Auch der Spreewaldmarathon wird wieder über die Kreisgrenzen hinweg organisiert. Er bietet vielfältige Angebote für Familien und Vereine. Neben dem sportlichen Wettbewerb stehen das gemeinsame Naturerlebnis und der Spaß im Mittelpunkt. Die Organisation befindet sich auf der Zielgeraden, einige Wettbewerbe sind bereits ausgebucht. Es lohnt sich dennoch, dabei zu sein – als Teilnehmerin oder Teilnehmer, als Zuschauerin oder Zuschauer an den Start- und Zielpunkten oder bei den Abendveranstaltungen. Vielleicht ist das ein guter Anlass, einmal in einer Nachbargemeinde vorbeizuschauen und die Veranstaltung dort zu erleben.
In Brandenburg ist die Landesregierung auseinandergebrochen, weil innerhalb der Partei BSW offenbar kein gemeinsamer Kurs für die im Koalitionsvertrag vereinbarten Ziele gefunden werden konnte. Da die Regierung keine Mehrheit im Parlament mehr hat, können derzeit keine wichtigen Gesetze beschlossen werden; es muss eine neue, mehrheitsfähige Koalition verhandelt werden.
Das ist ein normaler und zulässiger Vorgang, der bei uns erfreulicherweise nicht häufig vorkommt. Durch den Wechsel von Abgeordneten zur SPD ergibt sich rechnerisch eine neue Koalitionsoption mit der CDU, die vor der letzten Wahl bereits Koalitionspartner der SPD war.
In der Bürgerschaft höre ich immer wieder Stimmen, die von Wahlbetrug sprechen oder Neuwahlen fordern. Neuwahlen werden jedoch nur dann ausgerufen, wenn außerhalb der regulären Wahlperioden keine Partei eine Regierungsmehrheit bilden kann. Es bleibt daher abzuwarten, wie die neue Konstellation aussehen und welche Schwerpunkte ein neuer Regierungsbeteiligter setzen wird.
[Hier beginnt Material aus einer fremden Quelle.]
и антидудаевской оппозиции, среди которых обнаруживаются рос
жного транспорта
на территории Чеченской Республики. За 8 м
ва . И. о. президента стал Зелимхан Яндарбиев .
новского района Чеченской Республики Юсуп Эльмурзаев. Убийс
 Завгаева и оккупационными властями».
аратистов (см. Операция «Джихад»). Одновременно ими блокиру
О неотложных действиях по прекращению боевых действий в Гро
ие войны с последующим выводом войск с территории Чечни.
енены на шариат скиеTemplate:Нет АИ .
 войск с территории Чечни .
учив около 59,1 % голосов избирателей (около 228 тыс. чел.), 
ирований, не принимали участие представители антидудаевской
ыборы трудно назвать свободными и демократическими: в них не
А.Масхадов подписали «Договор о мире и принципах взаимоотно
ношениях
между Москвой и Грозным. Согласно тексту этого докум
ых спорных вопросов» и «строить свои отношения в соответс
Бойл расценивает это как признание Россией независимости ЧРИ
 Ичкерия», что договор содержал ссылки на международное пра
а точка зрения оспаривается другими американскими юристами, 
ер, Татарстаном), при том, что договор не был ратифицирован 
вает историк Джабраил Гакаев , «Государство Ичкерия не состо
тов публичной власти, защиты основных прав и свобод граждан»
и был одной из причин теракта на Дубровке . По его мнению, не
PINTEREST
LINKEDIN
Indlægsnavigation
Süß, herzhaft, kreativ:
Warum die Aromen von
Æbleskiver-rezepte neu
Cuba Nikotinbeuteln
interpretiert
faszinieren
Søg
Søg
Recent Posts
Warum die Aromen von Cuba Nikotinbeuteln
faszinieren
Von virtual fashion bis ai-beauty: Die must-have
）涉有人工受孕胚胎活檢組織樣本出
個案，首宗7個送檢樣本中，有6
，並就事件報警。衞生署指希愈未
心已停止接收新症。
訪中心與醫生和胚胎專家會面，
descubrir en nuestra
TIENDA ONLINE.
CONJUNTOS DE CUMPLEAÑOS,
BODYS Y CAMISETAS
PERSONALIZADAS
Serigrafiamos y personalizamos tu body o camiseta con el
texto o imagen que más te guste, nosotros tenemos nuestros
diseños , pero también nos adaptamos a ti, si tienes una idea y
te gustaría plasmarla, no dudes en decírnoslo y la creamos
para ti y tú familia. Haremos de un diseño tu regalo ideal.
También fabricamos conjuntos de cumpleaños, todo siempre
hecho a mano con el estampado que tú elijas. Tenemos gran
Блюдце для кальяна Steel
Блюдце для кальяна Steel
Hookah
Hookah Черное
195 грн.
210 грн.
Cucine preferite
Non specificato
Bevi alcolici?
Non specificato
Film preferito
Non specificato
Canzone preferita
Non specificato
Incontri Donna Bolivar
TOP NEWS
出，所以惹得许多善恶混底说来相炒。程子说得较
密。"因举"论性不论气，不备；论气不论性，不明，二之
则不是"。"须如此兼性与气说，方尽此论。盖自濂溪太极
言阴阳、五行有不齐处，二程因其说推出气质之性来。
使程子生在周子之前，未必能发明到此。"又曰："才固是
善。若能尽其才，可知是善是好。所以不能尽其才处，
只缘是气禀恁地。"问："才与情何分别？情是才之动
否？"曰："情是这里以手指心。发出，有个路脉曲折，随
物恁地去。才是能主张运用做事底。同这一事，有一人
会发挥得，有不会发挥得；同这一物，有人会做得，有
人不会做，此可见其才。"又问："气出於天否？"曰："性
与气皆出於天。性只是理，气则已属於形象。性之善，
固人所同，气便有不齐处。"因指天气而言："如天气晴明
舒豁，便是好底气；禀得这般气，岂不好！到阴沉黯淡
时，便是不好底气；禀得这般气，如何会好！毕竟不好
Vor der Regierungskrise verabschiedete der Landtag noch die gesetzlichen Rahmenbedingungen für die Umsetzung des Sondervermögens. Auch die Möglichkeit, zinsgünstige Kredite für unsere Kommunen zu erhalten, wurde von der scheidenden Regierung auf den Weg gebracht. Es gibt also auch positive Akzente aus der kurzen Amtszeit.
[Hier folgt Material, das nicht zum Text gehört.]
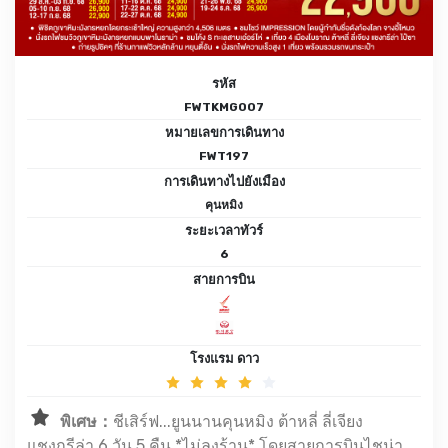
รหัส
FWTKMG007
หมายเลขการเดินทาง
FWT197
การเดินทางไปยังเมือง
คุนหมิง
ระยะเวลาทัวร์
6
สายการบิน
โรงแรม ดาว
พิเศษ：
ชีเสิร์ฟ...ยูนนานคุนหมิง ต้าหลี่ ลี่เจียง
แชงกรีล่า 6 วัน 5 คืน *ไม่ลงร้าน* โดยสายการบินไชน่า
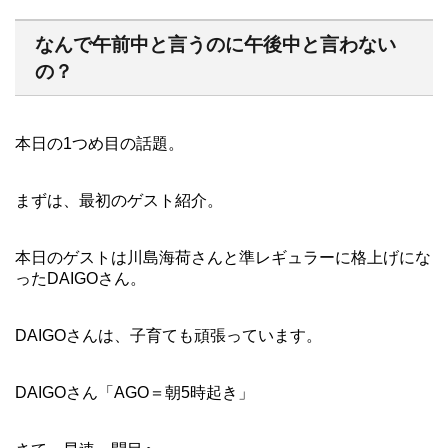
なんで午前中と言うのに午後中と言わない
の？
本日の1つめ目の話題。
まずは、最初のゲスト紹介。
本日のゲストは川島海荷さんと準レギュラーに格上げにな
ったDAIGOさん。
DAIGOさんは、子育ても頑張っています。
DAIGOさん「AGO＝朝5時起き」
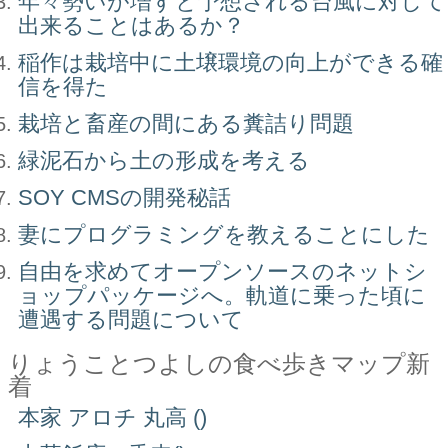
年々勢いが増すと予想される台風に対して
出来ることはあるか？
稲作は栽培中に土壌環境の向上ができる確
信を得た
栽培と畜産の間にある糞詰り問題
緑泥石から土の形成を考える
SOY CMSの開発秘話
妻にプログラミングを教えることにした
自由を求めてオープンソースのネットシ
ョップパッケージへ。軌道に乗った頃に
遭遇する問題について
りょうことつよしの食べ歩きマップ新
着
本家 アロチ 丸高 ()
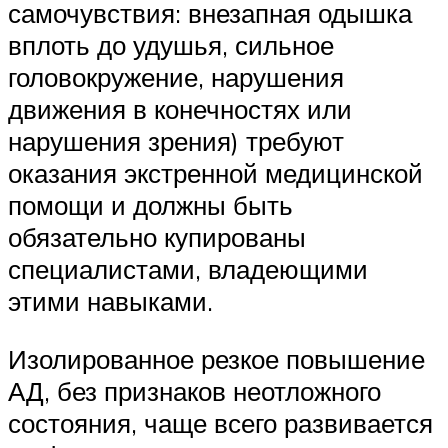
самочувствия: внезапная одышка
вплоть до удушья, сильное
головокружение, нарушения
движения в конечностях или
нарушения зрения) требуют
оказания экстренной медицинской
помощи и должны быть
обязательно купированы
специалистами, владеющими
этими навыками.
Изолированное резкое повышение
АД, без признаков неотложного
состояния, чаще всего развивается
Nach längerer Amtszeit verabschieden sich in unserem Landkreis zwei Persönlichkeiten, die mit ihrem Wirken maßgeblich zur Entwicklung beigetragen haben:
Landrat Harald Altekrüger tritt nach 16 Jahren nicht erneut zur Wahl an, und sein Stellvertreter, der 1. Beigeordnete Olaf Lalk, wird nach über 30 Jahren im Dienst des Landkreises in den Ruhestand verabschiedet.
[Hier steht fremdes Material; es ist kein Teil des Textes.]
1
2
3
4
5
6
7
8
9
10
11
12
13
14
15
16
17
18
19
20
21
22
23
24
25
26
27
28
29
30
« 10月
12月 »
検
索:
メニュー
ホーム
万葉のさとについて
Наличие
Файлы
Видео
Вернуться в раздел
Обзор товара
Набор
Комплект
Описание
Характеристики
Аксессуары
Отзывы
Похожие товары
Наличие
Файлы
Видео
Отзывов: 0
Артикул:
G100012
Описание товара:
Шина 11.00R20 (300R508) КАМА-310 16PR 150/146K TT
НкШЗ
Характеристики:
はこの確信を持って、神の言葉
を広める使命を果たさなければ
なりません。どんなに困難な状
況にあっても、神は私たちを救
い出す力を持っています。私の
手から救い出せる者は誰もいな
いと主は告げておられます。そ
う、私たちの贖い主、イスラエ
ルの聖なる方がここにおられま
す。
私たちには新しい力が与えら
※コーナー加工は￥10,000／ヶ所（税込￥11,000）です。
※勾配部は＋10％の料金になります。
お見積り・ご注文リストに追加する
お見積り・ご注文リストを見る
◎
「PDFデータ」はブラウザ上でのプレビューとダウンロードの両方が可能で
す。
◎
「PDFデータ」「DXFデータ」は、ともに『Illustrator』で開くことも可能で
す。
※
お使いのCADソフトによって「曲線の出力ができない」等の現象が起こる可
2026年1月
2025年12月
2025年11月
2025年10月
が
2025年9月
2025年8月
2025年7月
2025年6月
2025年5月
Auch meine gesamte berufliche Laufbahn wurde von ihrer Arbeit geprägt. Ich danke beiden persönlich für ihre Unterstützung bei vielen Projekten unseres Amtes und unserer Gemeinden.
Am 8. März findet der Internationale Frauentag statt, zu dem ich allen Frauen herzlich gratuliere.
An diesem Tag wird in unserem Spree-Neiße-Kreis der neue Landrat gewählt; vier Kandidaten stellen sich zur Wahl. Eine mögliche Stichwahl findet am 22. März statt.
Ich möchte Sie herzlich bitten, von Ihrem Wahlrecht Gebrauch zu machen und mitzuentscheiden, wer in den kommenden acht Jahren wesentlichen Einfluss auf die Entwicklung unserer Region und unserer Gemeinden nehmen und unseren Landkreis vertreten soll.